◆ **Action item**
Give the lines again exactly as they appear below, from the line with "813901000242" to the line with "Bet $10 to wi", both included, and only those lines. Leave every picture out.

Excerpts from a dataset
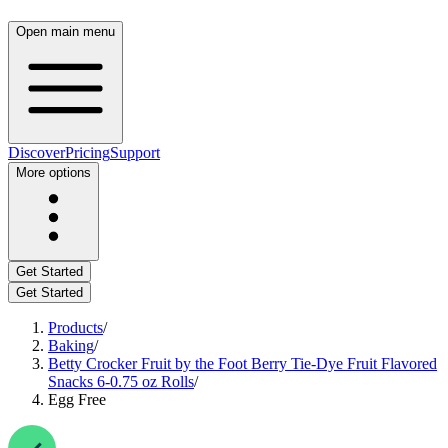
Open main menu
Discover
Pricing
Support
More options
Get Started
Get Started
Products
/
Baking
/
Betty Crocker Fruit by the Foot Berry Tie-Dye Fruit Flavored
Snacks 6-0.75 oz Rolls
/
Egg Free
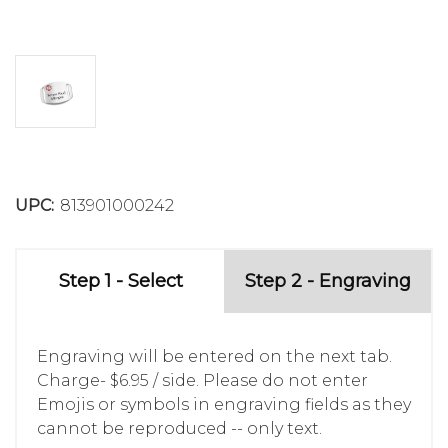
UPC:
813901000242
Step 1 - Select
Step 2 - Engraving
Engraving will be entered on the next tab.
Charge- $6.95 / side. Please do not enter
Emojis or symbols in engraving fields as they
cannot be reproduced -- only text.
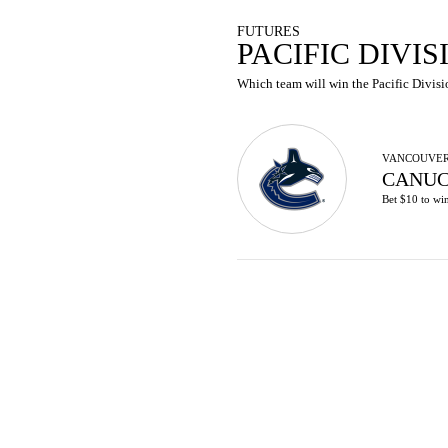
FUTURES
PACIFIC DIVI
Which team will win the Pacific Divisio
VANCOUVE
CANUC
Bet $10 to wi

--

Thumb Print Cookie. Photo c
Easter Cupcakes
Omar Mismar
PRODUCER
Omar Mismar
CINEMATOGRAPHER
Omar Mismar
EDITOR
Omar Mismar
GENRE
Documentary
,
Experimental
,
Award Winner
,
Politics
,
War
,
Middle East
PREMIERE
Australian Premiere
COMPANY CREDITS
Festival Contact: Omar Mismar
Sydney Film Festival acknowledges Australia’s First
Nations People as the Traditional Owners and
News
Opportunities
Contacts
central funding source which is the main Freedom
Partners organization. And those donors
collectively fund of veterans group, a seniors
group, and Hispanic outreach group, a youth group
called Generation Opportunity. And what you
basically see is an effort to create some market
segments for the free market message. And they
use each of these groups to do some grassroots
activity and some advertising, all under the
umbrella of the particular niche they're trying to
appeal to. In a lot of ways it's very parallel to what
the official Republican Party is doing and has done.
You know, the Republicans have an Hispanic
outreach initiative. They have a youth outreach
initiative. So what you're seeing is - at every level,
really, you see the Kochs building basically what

--

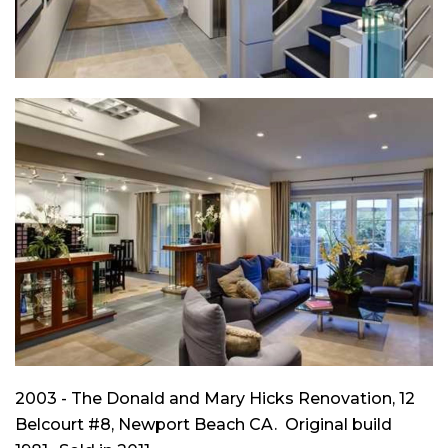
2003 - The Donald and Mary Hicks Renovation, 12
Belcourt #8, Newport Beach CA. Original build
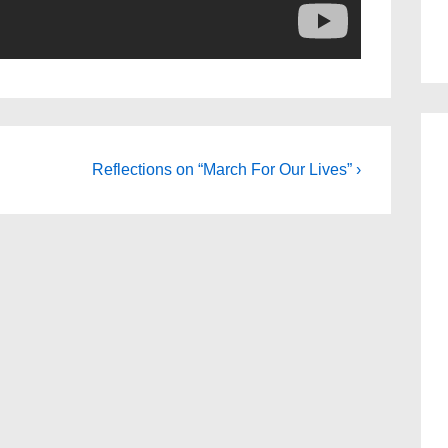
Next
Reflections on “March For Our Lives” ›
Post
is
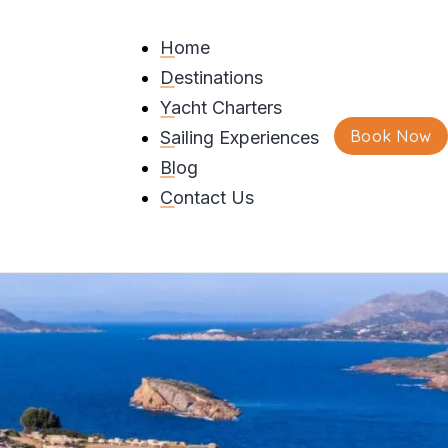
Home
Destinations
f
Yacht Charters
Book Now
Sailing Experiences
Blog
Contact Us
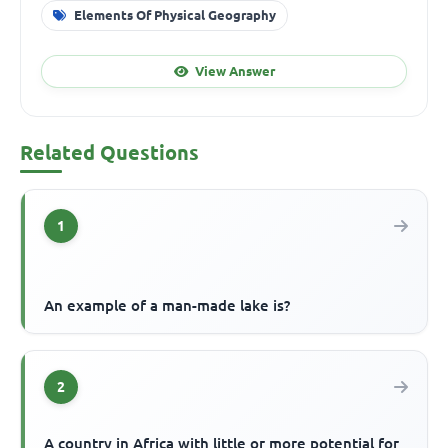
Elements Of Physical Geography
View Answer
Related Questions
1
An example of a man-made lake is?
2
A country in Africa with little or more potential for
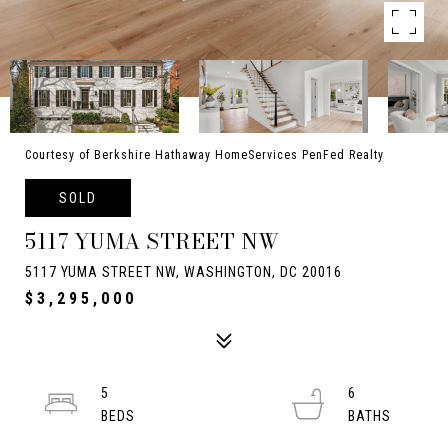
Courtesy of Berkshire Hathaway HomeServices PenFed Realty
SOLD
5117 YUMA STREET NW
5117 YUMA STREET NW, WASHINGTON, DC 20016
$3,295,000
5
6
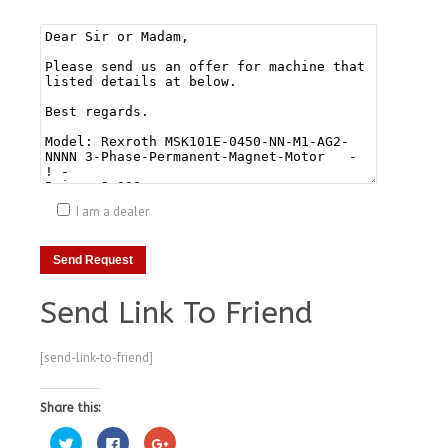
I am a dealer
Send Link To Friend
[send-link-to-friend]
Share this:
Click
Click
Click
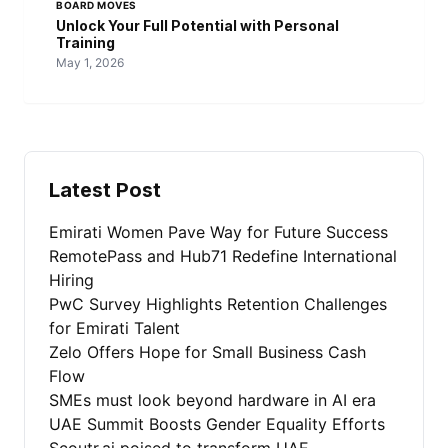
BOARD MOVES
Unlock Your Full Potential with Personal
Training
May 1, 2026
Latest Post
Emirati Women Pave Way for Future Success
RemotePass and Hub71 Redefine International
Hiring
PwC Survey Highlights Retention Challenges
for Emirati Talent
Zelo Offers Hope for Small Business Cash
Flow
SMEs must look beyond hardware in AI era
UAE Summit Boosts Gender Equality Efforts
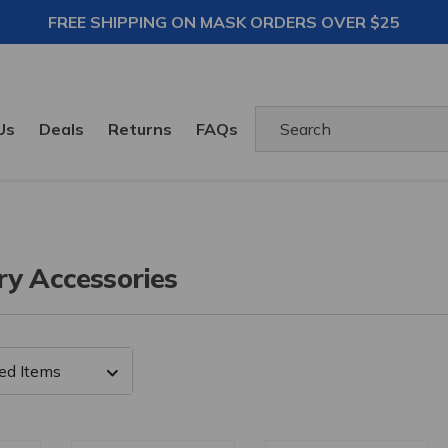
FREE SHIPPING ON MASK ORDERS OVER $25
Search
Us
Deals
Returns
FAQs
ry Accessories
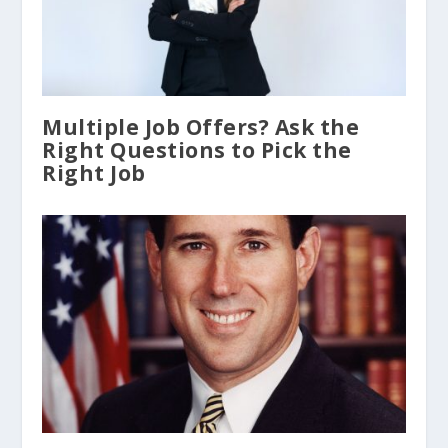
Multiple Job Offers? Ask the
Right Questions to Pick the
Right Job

◆ **Response to this exercise**
813901000242
Step 1 - Select
Step 2 - Engraving
Engraving will be entered on the next tab.
Charge- $6.95 / side. Please do not enter
Emojis or symbols in engraving fields as they
cannot be reproduced -- only text.
FUTURES
PACIFIC DIVI
Which team will win the Pacific Divisio
VANCOUVE
CANUC
Bet $10 to wi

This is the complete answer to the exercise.